Die im Steckbrief aufgedeckten Hemmnisse der fehlenden Programmierkenntnisse und Akzeptanz der Technologie sind ebenfalls Bestandteil der täglichen Arbeit mehrerer Forschungsinstitute. So arbeiten beispielsweise das Fraunhofer IPA, IWU, IFF und IAIS an der Vereinfachung der Teach- und Programmiervorgänge. Die ersten industriell verfügbaren Lösungen sind mithilfe der Schlagworte Drag&Drop-Programmierung, skillbasierte oder fähigkeitsbasierte Steuerungen zu finden.

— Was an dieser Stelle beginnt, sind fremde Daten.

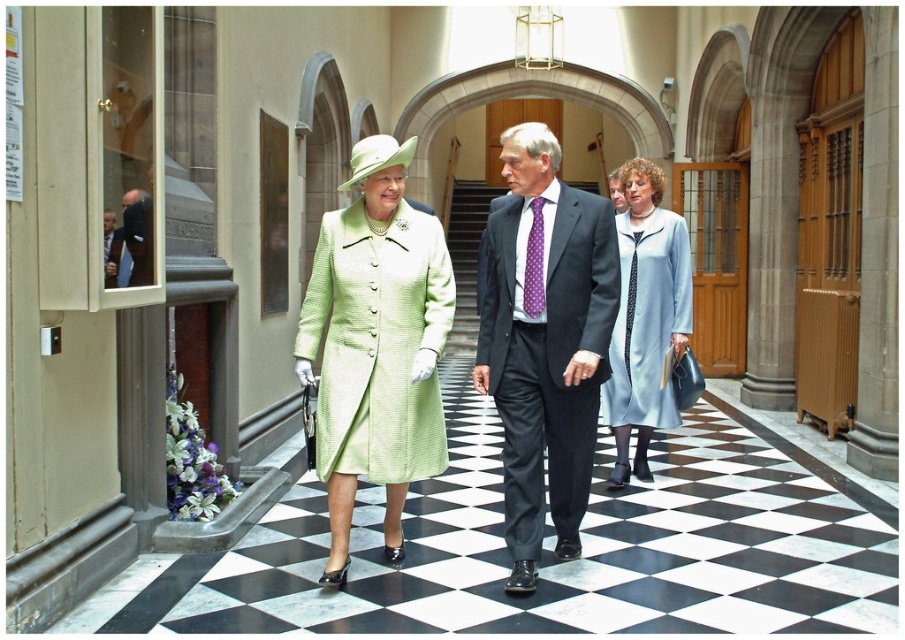 You are a photographer positioned at the end of the corridor near the arched window. You want to take a photo of the dark gray suit at center and lime green textured coat at center such that both are clearly visible. Which person should you focus on first to ensure they are in focus?

The dark gray suit at center is in front of the lime green textured coat at center, so you should focus on the dark gray suit at center first to ensure both are in focus.

You are standing at the entrance of the corridor and want to approach the light blue fabric dress at center and the purple dotted tie at center. Which one should you walk towards first to reach the closest object?

The light blue fabric dress at center is closer to you than the purple dotted tie at center, so you should walk towards the light blue fabric dress at center first.

You are standing at the entrance of the corridor and see the point marked at coordinates (645, 317). Based on the scene description, what object or feature is located at that point?

The point at coordinates (645, 317) marks the location of the light blue fabric dress at center.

Zusammenfassung Inhalte Technologie-Steckbrief

Aktuell ist die überwiegende Zahl von Robotern in hochautomatisierten Produktionslinien zu finden. Wissend um die angesprochenen Herausforderungen liegt der Fokus jedoch zunehmend auf der Entwicklung einer nahtlosen Kollaboration von Robotern und Menschen. Dazu gehören beispielsweise auch die Aufteilung der teilweise komplexen Arbeitsschritte in kleine, handhabbare Prozesse und damit die Umsetzung kleinerer Losgrößen. Mit Hilfe dieses Wissens kann zukünftig die Nutzung von Robotern im Handwerk motiviert werden. Laut Steckbrief sind jedoch die Herausforderungen, vor allem jedoch hohen Investitions- und Fixkosten der maßgebliche Hemmnisgrund. Wir vom Fraunhofer IWU bauen aktuell Use Cases auf, an denen auch interessierte Handwerksbetriebe erleben können, wie ein Robotereinsatz für “ihre“ Prozesse aussehen kann. Kommen Sie gerne mit uns dazu ins Gespräch!

Für Rückfragen zu diesem Thema steht Ihnen Herr Arvid Hellmich gerne via LinkedIn oder Mail: arvid.hellmich@iwu.fraunhofer.de zur Verfügung. Den kompletten Steckbrief finden Sie hier auf der Seite des Heinz-Piest-Instituts.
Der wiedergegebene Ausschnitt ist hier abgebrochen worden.